** Required action **
Word for word, reproduce all entries below, leaving every picture out.

╭─ Data in this exercise

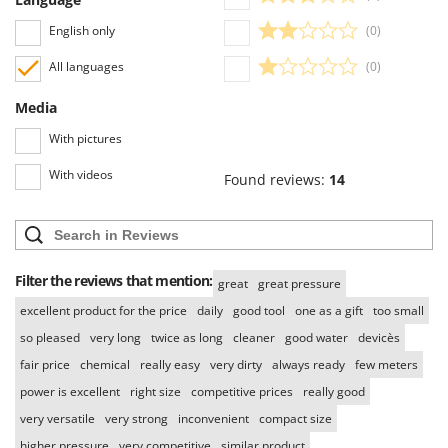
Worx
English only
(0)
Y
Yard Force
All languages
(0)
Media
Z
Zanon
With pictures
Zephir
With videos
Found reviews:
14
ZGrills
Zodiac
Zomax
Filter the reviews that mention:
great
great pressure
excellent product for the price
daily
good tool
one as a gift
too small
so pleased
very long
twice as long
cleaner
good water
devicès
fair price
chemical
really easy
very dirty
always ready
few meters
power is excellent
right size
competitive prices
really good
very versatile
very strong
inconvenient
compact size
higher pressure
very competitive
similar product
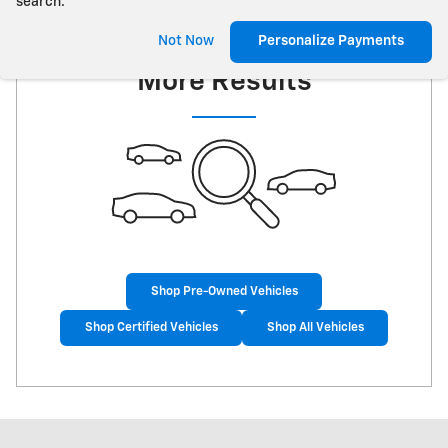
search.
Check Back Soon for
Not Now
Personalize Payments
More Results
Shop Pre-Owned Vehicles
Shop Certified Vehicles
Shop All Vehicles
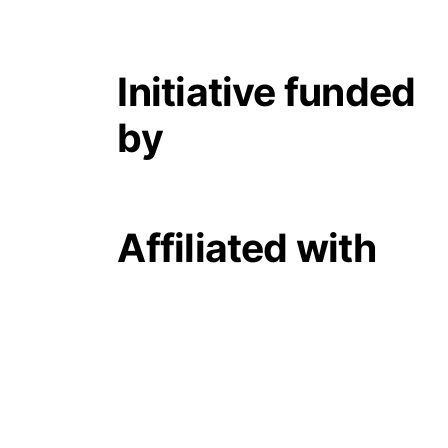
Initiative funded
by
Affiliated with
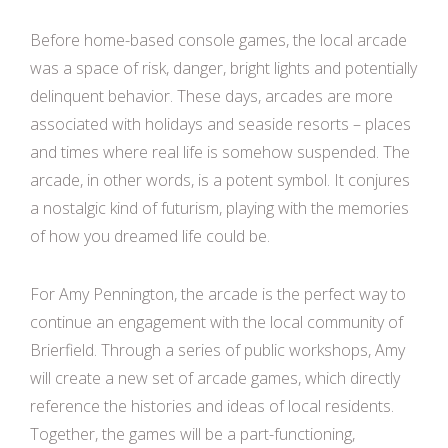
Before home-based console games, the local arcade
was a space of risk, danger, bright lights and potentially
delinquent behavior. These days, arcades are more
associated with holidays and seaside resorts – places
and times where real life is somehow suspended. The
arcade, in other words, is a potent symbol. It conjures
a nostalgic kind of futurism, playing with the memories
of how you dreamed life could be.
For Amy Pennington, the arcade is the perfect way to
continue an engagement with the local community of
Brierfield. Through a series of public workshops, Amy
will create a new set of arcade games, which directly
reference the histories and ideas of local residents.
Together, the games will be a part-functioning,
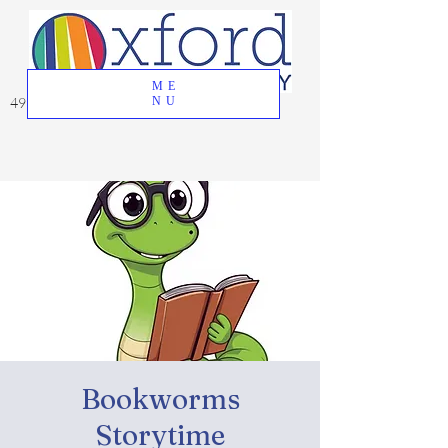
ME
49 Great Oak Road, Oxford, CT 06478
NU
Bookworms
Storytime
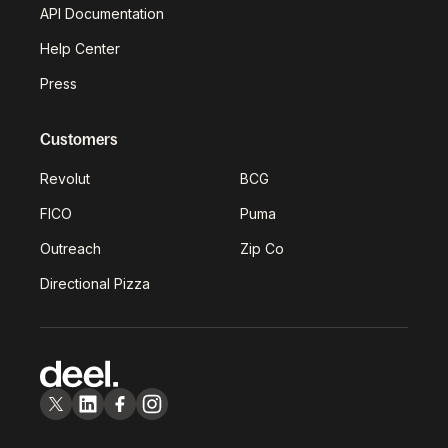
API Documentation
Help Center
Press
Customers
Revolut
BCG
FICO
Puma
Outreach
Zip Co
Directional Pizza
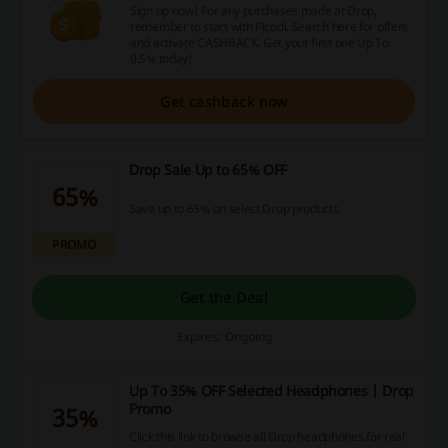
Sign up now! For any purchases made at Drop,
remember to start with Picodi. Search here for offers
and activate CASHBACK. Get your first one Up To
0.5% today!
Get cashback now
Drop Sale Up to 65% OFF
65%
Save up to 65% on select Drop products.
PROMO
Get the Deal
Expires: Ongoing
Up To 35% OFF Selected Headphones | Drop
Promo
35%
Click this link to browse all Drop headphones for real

╰─

** Task output **
Worx
English only
(0)
Y
Yard Force
All languages
(0)
Media
Z
Zanon
With pictures
Zephir
With videos
Found reviews:
14
ZGrills
Zodiac
Zomax
Filter the reviews that mention:
great
great pressure
excellent product for the price
daily
good tool
one as a gift
too small
so pleased
very long
twice as long
cleaner
good water
devicès
fair price
chemical
really easy
very dirty
always ready
few meters
power is excellent
right size
competitive prices
really good
very versatile
very strong
inconvenient
compact size
higher pressure
very competitive
similar product
search.
Check Back Soon for
Not Now
Personalize Payments
More Results
Shop Pre-Owned Vehicles
Shop Certified Vehicles
Shop All Vehicles
Initiative funded
by
Affiliated with
Before home-based console games, the local arcade
was a space of risk, danger, bright lights and potentially
delinquent behavior. These days, arcades are more
associated with holidays and seaside resorts – places
and times where real life is somehow suspended. The
arcade, in other words, is a potent symbol. It conjures
a nostalgic kind of futurism, playing with the memories
of how you dreamed life could be.
For Amy Pennington, the arcade is the perfect way to
continue an engagement with the local community of
Brierfield. Through a series of public workshops, Amy
will create a new set of arcade games, which directly
reference the histories and ideas of local residents.
Together, the games will be a part-functioning,
ME
49 Great Oak Road, Oxford, CT 06478
NU
Bookworms
Storytime
API Documentation
Help Center
Press
Customers
Revolut
BCG
FICO
Puma
Outreach
Zip Co
Directional Pizza
Sign up now! For any purchases made at Drop,
remember to start with Picodi. Search here for offers
and activate CASHBACK. Get your first one Up To
0.5% today!
Get cashback now
Drop Sale Up to 65% OFF
65%
Save up to 65% on select Drop products.
PROMO
Get the Deal
Expires: Ongoing
Up To 35% OFF Selected Headphones | Drop
Promo
35%
Click this link to browse all Drop headphones for real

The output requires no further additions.